Are there any clear weaknesses in the design of the study? Paradoxically the strength of the study could be viewed as being one of its weaknesses. For the intensive purpose of gathering reflective data for to super impose a cognitive processing classification model discounts the data to speak for itself in any other way. It would be interesting to use a different coding system and to try not to determine any pre-conceived criteria for classification. This does not threat the validity of the study in any way but rather indicates the extent to which a holistic approach wasn’t undertaken.

Are the procedures for collecting information described fully? It would have been helpful to have more detailed information about what kinds of questions made up the ‘semi-structured interviews’. We can only suppose that the questions were not overly suggestive or leading student responses. Despite this, for replicability in future studies, or just for reference, this would have been beneficial for professionals to know about the kinds of questions they can ask learners having difficulties.

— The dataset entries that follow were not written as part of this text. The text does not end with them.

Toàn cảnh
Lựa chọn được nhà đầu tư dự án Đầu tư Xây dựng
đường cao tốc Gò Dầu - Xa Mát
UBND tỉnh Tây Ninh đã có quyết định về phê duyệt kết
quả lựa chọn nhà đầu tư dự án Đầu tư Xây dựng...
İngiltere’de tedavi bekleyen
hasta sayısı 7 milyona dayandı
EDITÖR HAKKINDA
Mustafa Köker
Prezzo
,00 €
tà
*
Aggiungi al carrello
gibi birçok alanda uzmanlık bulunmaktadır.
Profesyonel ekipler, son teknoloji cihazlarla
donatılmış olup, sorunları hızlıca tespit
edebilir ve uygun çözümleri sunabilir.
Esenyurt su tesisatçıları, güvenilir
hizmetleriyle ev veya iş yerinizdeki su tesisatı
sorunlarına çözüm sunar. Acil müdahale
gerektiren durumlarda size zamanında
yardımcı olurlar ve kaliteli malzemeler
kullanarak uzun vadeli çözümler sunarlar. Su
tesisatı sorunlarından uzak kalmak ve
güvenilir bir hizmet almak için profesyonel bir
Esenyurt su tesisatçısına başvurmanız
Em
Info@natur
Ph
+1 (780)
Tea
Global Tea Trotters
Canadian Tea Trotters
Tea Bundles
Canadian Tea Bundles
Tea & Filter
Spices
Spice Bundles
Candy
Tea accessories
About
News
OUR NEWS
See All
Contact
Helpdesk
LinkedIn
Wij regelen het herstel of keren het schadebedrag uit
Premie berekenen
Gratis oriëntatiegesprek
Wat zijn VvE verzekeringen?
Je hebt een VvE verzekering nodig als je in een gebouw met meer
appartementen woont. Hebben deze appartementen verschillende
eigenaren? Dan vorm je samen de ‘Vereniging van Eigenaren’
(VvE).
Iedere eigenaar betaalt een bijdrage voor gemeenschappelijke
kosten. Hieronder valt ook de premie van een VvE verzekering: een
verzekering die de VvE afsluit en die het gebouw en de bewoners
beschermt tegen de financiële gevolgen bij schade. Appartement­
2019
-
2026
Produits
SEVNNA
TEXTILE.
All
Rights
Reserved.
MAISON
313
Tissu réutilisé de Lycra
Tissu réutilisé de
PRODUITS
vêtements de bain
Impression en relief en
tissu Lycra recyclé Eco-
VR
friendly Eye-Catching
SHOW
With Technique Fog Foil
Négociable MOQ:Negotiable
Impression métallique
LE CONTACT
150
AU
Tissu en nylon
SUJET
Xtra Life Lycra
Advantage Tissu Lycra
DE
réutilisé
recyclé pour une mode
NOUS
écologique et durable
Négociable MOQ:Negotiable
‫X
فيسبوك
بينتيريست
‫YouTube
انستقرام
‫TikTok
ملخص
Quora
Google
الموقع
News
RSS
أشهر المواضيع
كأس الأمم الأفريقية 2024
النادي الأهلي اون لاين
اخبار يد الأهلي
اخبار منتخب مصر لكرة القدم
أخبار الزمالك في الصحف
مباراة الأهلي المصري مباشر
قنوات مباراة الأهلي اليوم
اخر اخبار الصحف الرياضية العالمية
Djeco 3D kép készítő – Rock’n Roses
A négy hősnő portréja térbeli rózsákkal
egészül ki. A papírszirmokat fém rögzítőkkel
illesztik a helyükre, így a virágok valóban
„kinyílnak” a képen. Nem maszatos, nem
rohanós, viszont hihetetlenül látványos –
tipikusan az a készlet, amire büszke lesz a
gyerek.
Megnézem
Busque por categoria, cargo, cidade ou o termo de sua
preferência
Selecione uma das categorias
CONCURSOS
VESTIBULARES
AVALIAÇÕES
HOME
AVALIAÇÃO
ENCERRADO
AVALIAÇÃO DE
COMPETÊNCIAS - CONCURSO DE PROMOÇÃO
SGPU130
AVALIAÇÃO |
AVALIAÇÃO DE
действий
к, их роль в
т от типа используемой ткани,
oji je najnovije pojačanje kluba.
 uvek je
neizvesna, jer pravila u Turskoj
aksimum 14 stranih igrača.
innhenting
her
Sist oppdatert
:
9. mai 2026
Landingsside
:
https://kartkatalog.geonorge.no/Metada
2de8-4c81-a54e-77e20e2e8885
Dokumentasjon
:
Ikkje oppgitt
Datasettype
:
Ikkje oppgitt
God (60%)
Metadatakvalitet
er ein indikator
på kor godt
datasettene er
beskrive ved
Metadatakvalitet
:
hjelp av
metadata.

Is it likely that the researcher is biased? In this article Goh mentions some safeguards which she took against bias, namely, the use of colleagues to triangulate classifications of learner problems. While there is no possibility of observer bias effecting the results through the use of transcripts some misinterpretation of the data in the coding is possible. This concerns the fact that the learners were required to carry out an examination of their beliefs in such a metacognitive manner - which requires extensive training as contended by Kohonen, Jaatinen & Lehtovaara (2001) and recommended in the discussion section of this study by Goh herself.

Ironically the area of study (understanding meaning in a second language) in which this investigation takes place is also the very concern for interpreting the data. Comprehension processes is the side of psycholinguistics which looks at discourse analysis or put simply how we make sense of texts Finch (2000:p199). According to Widdowson (1993) schema theory operates on two levels: systemic – the phonological, morphological and syntactic components of language; and schematic – our background knowledge. For comprehension of language, a match is required between the encoded systemic text and our own schematic knowledge.

In sum, difficulties may have arisen at any of the following stages of communication:

  • When students were asked to explain the difficulties they had in listening they may not have fully understood what they were supposed to respond.
  • When students voiced their various difficulties they may have easily had trouble verbalizing such high order issues in a second language.
  • When the researcher analyzed the data we rely heavily upon her (maybe plus one or two colleagues’) schema for accurate interpretation.

It may have been useful to allow learners to report their difficulties in Chinese and English for a richer conceptualization. We are also not told if the comments that were made in Chinese were translated and recorded, after all, these may have been the most indicative verbalizations of the listening problems faced.